Which action \(a_{t}\) is being executed by the agent for an observed \(s_{t}\) depends on how good the respective action is for the fulfillment of the agent's task of keeping the oscillation amplitude constant. This is assessed through the so-called Q value \(q\left( {s,a} \right)\), which is defined in Eq. (2):

$$q\left( {s_{t} ,a_{t} } \right) = r_{t} + \gamma *r_{t + 1} + \gamma^{2} r_{t + 2} \ldots$$
(2)

The aim of training the AI controller is to let the AI learn to estimate the \(q\left( {s,a} \right)\) of all actions \(a\) as precisely as possible under the given input state \(s_{t}\). Thus, after executing an \(a_{t}\), the agent receives a reward \(r_{t}\) as direct numerical feedback on how good this \(a_{t}\) is for controlling the AFM. The \(r_{t}\) for this is calculated from a previously defined reward function based on \(s_{t + 1}\) and potentially other parameters. As \(a_{t}\) not only has an influence on \(s_{t + 1}\) but also on future states, the rewards of future time steps also contribute to \(q\left( {s_{t} ,a_{t} } \right)\). However, as this influence decreases over time, future rewards become gradually weighted down by a discount factor \(\gamma\) of 0.7 here. Generally, Eq. (2) can be used for calculating \(q\left( {s_{t} ,a_{t} } \right)\) based on the observed rewards to let the AI learn the Q-values; however, in practice, this equation is difficult to apply due to the long sum of elements. However, as the AI is intended to choose the best possible \(a_{t}\), which should have the highest Q-value for a given \(s_{t} ,\) Eq. (2) can be reformulated to

$$q\left( {s_{t} ,a_{t} } \right) = r_{t} + \gamma *\mathop {\max }\limits_{{a_{t + 1} }} q\left( {s_{t + 1} ,a_{t + 1} } \right)$$
(3)

With this equation, knowledge of the \(r_{t}\) received for \(a_{t}\) and the subsequently reached state \(s_{t}\), together with an estimate of the maximum Q-value for this \(s_{t + 1}\), is sufficient to approximate \(q\left( {s_{t} ,a_{t} } \right)\). For training the AI, the estimate of the maximum Q-value for \(s_{t + 1}\) is provided by the AI itself, and the received \(r_{t}\). can be used to gradually improve the AI knowledge of the Q-values based on Eq. (3).
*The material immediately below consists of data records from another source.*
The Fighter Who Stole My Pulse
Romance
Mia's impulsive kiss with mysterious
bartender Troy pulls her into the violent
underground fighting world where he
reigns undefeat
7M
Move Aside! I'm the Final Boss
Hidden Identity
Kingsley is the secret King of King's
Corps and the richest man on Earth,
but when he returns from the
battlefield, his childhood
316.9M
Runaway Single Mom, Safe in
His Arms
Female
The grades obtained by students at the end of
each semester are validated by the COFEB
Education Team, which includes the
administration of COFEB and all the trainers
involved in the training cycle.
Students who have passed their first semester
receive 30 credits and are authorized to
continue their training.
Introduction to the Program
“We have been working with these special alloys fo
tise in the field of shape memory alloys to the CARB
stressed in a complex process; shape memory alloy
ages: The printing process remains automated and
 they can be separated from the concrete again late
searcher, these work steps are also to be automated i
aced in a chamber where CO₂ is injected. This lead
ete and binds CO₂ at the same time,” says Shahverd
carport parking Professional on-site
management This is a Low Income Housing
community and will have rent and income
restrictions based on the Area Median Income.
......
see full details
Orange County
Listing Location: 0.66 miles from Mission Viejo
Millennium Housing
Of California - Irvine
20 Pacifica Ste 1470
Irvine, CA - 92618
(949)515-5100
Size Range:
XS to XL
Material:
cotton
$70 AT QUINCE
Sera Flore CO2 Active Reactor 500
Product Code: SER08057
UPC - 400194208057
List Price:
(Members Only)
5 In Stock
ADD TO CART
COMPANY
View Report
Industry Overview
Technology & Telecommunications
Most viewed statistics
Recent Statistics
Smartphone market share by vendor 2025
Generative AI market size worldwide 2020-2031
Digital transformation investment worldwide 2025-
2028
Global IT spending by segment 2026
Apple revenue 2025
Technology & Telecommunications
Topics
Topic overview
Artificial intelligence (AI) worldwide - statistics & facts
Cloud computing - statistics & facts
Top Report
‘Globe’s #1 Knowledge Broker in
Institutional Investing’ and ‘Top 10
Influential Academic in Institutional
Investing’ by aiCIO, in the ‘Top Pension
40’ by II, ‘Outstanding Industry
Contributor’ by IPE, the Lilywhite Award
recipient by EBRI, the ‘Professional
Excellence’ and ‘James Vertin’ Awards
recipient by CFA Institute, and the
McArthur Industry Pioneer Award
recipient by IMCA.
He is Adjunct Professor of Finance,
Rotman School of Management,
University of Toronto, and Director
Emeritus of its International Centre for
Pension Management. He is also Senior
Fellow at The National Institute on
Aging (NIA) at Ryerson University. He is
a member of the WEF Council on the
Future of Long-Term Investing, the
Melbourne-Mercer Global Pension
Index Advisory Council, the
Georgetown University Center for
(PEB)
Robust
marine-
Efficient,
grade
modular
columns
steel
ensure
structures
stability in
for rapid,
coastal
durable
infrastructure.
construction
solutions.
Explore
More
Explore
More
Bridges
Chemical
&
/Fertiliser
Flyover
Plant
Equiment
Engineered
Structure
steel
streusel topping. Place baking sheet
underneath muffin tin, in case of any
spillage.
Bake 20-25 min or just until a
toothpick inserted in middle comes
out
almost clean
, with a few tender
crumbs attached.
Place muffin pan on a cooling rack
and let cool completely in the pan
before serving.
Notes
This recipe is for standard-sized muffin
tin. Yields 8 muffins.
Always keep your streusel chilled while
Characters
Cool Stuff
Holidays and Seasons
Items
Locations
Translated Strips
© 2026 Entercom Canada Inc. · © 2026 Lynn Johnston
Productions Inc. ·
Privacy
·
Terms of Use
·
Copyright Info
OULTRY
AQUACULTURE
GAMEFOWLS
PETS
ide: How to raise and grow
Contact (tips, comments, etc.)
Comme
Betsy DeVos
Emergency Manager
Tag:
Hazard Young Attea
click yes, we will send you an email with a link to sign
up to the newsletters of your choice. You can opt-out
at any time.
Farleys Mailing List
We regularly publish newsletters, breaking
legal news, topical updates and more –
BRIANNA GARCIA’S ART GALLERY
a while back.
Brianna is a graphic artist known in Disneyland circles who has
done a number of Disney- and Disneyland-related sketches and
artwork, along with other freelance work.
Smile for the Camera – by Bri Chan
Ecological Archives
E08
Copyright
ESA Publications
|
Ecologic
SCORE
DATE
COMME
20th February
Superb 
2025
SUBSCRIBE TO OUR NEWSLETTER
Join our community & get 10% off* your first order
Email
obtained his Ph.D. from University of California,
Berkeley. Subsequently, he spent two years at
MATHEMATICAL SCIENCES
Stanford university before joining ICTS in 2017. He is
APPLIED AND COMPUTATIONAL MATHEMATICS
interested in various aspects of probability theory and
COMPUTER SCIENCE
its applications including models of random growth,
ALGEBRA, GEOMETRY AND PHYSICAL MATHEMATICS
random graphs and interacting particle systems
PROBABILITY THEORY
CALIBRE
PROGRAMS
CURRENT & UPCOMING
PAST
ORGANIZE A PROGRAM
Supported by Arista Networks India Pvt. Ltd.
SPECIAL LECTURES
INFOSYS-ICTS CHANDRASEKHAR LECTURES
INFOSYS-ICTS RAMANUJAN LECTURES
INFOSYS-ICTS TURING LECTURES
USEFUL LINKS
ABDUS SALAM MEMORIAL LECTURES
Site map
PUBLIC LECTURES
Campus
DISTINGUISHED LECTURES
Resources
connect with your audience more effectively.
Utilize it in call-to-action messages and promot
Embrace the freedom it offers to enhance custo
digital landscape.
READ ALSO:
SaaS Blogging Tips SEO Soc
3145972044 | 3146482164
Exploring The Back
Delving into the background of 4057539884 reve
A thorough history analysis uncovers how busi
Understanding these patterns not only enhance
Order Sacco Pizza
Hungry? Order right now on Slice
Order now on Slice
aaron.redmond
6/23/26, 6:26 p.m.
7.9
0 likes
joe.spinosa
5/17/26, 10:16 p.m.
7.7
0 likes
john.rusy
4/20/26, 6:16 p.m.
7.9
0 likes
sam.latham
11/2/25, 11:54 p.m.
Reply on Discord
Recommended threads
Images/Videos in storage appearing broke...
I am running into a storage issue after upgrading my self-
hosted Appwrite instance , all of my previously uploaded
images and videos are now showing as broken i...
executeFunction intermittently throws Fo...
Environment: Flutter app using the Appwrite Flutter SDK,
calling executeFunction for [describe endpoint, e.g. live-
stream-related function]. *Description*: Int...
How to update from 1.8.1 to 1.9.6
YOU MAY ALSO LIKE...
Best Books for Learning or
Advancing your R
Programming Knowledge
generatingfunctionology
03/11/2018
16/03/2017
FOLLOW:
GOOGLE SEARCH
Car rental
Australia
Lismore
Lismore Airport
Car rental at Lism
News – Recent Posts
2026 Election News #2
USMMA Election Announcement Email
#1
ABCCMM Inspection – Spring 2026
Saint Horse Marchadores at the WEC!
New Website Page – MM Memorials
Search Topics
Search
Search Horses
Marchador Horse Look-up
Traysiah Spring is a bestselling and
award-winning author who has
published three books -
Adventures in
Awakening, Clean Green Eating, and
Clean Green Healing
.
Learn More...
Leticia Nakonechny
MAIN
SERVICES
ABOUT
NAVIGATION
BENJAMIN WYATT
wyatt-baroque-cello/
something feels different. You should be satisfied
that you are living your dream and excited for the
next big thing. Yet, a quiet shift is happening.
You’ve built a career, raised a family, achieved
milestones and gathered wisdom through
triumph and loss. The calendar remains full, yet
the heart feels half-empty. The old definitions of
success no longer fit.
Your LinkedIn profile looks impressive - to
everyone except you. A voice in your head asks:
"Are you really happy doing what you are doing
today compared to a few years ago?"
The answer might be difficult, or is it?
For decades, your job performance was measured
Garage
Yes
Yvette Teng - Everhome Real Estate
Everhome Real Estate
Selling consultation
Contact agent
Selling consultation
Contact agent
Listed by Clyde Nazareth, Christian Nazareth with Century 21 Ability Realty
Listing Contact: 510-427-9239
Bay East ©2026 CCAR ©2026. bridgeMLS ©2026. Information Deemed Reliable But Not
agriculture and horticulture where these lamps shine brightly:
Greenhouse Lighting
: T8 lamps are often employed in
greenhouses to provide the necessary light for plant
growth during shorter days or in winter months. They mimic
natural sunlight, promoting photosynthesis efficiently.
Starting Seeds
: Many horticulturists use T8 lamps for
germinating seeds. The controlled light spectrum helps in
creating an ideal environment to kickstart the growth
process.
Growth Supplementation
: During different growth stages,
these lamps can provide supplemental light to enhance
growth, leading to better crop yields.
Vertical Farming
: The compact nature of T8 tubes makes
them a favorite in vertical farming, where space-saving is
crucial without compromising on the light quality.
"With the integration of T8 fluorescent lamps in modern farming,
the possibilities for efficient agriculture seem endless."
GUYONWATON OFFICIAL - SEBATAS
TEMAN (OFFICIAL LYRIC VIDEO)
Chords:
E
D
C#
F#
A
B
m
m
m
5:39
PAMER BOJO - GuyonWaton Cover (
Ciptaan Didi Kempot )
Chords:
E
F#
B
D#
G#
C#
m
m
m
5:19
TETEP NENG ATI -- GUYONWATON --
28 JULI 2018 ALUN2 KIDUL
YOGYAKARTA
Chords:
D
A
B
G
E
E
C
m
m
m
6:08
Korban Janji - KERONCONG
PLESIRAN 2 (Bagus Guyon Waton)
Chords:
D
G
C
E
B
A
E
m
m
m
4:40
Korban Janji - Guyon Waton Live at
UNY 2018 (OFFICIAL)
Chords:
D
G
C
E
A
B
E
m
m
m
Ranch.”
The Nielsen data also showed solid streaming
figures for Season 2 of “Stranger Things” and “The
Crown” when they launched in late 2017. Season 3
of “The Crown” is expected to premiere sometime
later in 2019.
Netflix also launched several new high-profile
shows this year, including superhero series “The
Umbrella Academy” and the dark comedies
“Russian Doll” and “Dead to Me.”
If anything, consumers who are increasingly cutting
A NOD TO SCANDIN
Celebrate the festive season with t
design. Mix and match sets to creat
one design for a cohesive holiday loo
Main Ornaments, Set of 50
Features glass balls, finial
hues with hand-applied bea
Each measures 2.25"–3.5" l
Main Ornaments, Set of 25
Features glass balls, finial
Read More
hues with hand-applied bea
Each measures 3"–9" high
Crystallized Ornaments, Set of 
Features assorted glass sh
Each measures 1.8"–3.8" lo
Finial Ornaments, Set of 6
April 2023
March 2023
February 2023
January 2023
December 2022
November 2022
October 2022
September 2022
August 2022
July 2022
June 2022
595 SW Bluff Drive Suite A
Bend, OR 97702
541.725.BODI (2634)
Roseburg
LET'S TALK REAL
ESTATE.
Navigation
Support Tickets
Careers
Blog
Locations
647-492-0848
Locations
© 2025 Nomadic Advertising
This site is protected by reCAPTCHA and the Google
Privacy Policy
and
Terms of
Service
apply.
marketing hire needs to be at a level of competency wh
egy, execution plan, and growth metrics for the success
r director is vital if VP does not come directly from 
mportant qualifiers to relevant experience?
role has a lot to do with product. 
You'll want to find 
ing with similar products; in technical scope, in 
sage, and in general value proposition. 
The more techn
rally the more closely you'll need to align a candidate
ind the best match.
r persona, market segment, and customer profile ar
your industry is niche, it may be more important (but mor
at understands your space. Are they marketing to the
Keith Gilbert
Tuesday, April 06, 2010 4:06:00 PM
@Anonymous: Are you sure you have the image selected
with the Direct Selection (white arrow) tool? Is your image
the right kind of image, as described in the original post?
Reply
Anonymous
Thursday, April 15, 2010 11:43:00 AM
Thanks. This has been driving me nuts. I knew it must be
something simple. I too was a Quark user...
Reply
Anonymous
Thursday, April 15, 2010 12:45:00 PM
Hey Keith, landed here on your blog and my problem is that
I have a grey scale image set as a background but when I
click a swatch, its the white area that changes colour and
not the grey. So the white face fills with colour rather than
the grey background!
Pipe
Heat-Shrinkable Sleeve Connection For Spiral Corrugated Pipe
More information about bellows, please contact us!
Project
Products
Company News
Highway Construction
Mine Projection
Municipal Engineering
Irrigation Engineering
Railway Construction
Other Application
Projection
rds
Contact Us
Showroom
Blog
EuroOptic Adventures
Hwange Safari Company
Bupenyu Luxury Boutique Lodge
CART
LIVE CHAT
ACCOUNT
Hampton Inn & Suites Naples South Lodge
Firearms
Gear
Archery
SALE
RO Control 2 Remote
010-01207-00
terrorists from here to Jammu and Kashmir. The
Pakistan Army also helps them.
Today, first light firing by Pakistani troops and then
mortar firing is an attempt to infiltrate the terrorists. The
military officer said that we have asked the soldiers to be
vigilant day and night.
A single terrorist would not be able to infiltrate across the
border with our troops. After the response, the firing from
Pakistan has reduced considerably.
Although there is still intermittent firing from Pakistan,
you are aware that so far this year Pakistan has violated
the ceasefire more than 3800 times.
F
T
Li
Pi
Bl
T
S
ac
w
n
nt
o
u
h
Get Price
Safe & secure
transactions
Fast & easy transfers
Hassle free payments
In deep Q-learning, an artificial neural network, namely, Deep-Q-Net (DQN), is used to learn the relationship between the states \(s\) and the Q-values of all possible \(a\). An (artificial) neural network consists of several layers of neurons where the outputs of the neurons of one layer are connected to the inputs of the neurons of the following layer by weights. In a single neuron, these weighted input values are summed up and added to a bias value. Afterward, a nonlinear activation function is applied to this sum. Initially, the weights and bias values of the DQN, which determine the Q-values calculated in the output layer of the network for a given \(s\) in the input layer, are initialized randomly. To learn the calculation of increasingly realistic Q-values with the DQN, the current state \(s_{t}\) is passed to the DQN and an (assumed) Q-value is calculated for each \(a\). One of these \(a\) (usually the one with the highest Q-value) is selected and passed to the piezo stage. The resulting \(r_{t}\) and \(s_{t + 1}\) are then used to calculate an updated Q-value via Eq. (3) and to adjust the weights and bias values of the DQN using backpropagation [20]. In this way, the DQN gradually improves its ability to estimate the "quality" of each \(a\) for a given \(s\) and thus its ability to control the AFM.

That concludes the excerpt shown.